Show every line in the records below that contains the word "people".

INFORMATION SHOWN:
"""

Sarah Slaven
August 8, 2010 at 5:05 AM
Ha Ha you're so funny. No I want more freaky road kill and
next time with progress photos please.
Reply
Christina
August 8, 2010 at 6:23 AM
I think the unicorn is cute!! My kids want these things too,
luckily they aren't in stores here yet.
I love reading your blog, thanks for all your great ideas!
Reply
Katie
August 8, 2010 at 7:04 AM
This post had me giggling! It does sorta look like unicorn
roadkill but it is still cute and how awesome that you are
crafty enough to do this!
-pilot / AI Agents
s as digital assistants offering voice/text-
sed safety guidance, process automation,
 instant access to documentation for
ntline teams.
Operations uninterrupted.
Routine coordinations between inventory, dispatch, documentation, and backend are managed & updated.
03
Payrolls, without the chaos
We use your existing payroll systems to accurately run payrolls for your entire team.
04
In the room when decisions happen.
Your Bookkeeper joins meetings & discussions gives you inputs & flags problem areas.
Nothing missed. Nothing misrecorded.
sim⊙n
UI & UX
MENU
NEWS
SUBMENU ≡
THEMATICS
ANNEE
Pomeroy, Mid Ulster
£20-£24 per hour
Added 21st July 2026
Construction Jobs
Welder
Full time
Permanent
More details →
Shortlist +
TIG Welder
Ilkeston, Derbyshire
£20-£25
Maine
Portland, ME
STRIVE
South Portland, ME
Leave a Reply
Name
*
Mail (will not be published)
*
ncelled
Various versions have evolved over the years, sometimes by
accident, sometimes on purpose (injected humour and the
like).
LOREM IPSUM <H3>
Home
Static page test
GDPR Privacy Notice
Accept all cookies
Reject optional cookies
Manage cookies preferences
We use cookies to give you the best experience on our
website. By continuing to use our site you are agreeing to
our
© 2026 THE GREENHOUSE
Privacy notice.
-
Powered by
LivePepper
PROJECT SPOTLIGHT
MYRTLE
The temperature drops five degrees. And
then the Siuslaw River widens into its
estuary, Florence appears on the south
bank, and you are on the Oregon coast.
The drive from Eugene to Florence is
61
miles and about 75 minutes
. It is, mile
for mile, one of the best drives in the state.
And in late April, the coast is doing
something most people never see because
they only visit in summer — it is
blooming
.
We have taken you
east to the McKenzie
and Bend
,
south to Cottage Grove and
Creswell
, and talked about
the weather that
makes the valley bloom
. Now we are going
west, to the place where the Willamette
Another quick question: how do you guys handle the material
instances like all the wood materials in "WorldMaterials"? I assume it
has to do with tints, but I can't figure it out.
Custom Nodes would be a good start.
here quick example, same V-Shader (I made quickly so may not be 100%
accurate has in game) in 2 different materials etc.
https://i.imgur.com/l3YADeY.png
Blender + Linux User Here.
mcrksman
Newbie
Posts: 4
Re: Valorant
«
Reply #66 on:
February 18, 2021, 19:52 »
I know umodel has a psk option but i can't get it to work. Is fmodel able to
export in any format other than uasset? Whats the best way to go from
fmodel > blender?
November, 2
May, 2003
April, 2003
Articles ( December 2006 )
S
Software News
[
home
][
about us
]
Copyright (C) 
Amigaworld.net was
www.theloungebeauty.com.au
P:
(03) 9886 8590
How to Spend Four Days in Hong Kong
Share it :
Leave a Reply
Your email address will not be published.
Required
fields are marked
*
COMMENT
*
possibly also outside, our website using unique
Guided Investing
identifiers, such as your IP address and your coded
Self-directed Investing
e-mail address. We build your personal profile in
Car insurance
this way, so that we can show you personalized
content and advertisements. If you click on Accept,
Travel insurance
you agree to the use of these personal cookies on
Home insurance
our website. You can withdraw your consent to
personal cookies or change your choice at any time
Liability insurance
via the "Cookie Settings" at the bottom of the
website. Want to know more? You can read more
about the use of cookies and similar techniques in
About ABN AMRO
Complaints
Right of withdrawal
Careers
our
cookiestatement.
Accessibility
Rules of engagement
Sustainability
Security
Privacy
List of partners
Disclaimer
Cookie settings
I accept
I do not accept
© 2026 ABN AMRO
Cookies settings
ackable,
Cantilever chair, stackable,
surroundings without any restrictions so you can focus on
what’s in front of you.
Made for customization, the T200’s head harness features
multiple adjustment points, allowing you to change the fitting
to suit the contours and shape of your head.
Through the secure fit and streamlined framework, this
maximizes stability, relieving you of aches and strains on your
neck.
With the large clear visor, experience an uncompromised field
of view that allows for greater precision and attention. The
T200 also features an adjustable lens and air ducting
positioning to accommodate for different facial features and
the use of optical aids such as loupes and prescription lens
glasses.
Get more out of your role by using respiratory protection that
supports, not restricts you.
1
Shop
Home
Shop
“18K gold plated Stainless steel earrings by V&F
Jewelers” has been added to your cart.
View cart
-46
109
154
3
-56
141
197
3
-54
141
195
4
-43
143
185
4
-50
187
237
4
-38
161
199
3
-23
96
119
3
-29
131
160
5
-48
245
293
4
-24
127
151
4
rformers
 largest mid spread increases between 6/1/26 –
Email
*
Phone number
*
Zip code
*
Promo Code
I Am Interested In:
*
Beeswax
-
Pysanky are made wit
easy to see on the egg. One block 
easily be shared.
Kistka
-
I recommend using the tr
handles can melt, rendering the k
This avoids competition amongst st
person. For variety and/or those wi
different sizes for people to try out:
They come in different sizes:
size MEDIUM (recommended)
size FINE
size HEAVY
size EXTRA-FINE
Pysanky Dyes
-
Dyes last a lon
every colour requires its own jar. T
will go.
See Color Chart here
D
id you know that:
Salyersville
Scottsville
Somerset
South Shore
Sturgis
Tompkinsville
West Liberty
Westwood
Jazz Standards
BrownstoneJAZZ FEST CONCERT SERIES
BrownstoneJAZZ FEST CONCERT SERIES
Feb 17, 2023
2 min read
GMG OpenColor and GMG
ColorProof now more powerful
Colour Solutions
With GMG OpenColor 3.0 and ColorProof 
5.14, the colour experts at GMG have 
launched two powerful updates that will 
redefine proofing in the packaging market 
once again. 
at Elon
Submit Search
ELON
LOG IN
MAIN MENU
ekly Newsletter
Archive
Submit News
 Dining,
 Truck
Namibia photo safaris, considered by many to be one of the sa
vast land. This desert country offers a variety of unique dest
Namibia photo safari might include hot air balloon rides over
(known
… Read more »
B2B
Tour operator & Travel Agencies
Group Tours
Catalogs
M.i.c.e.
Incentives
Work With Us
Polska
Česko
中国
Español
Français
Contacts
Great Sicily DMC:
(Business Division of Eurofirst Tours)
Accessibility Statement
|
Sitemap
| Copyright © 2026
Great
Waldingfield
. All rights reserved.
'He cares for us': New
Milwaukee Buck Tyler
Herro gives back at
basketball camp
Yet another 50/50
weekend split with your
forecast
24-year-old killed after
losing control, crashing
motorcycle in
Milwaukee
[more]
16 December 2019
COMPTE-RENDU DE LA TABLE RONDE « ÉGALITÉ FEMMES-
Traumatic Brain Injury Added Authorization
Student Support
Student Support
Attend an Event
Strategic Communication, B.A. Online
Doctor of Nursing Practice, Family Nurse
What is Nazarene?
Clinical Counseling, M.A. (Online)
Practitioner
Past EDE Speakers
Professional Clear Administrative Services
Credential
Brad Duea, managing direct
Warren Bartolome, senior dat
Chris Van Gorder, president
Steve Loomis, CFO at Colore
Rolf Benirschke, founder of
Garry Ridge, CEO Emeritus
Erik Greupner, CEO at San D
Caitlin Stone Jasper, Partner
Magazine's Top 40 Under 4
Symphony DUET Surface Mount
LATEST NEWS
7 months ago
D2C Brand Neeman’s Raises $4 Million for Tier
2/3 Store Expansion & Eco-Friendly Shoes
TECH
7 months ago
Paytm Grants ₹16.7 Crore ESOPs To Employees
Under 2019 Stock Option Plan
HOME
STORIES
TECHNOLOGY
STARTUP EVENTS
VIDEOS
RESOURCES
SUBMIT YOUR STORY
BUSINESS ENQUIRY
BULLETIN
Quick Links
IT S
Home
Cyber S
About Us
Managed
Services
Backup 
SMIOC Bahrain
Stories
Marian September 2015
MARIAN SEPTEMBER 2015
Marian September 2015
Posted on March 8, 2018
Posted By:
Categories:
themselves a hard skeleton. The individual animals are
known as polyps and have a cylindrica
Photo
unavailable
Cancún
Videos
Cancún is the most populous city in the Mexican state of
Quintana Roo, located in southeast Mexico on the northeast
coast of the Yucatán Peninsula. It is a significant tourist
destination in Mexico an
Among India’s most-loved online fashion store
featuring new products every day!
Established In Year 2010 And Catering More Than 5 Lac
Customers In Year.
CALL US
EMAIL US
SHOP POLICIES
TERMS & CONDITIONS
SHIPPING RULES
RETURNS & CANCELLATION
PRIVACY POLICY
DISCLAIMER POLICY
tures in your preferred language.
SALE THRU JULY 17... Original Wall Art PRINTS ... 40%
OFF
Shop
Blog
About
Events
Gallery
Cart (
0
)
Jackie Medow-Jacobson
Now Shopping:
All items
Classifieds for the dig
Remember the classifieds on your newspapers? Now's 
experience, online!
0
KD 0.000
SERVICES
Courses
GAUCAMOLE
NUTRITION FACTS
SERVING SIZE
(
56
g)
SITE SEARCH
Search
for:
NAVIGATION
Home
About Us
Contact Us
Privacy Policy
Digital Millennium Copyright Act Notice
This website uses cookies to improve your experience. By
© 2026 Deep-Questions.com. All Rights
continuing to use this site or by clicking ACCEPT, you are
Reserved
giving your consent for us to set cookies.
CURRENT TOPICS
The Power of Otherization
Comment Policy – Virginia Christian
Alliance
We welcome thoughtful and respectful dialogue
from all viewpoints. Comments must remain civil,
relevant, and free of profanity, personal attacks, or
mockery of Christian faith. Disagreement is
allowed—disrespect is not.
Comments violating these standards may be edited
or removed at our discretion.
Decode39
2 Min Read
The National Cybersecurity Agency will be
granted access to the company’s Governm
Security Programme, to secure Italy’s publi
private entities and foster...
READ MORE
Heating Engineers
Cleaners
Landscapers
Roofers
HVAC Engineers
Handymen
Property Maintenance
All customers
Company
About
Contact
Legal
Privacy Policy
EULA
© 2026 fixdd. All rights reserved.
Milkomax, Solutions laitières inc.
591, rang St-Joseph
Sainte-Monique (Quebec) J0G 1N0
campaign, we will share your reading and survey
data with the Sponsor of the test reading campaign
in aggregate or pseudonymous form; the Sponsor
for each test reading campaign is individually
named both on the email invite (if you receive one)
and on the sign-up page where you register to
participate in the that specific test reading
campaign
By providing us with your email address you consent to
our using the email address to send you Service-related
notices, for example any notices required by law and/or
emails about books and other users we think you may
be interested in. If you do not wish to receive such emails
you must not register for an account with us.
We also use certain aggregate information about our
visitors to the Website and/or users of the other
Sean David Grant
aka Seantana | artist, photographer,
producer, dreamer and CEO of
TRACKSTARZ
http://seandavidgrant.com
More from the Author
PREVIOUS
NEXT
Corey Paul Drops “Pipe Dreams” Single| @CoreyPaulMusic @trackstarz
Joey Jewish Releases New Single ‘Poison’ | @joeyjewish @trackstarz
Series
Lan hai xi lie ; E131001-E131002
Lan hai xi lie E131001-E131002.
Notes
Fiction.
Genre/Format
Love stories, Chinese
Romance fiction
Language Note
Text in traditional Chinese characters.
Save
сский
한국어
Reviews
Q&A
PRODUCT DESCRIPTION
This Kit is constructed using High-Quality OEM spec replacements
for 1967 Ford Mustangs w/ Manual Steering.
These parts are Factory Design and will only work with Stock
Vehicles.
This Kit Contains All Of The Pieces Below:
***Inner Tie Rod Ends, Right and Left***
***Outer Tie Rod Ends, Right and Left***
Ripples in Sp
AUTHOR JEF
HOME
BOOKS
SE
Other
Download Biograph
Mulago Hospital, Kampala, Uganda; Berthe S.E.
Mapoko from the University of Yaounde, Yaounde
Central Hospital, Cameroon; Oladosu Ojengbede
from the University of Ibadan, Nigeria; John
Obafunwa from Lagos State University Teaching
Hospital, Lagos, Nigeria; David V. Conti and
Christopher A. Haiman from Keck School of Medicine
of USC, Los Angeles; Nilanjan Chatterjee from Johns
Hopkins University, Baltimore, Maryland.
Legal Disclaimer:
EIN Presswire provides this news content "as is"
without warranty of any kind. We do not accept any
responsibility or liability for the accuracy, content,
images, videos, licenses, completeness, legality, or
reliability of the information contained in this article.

"""

ANSWER TO THIS PROBLEM:
something most people never see because
different sizes for people to try out:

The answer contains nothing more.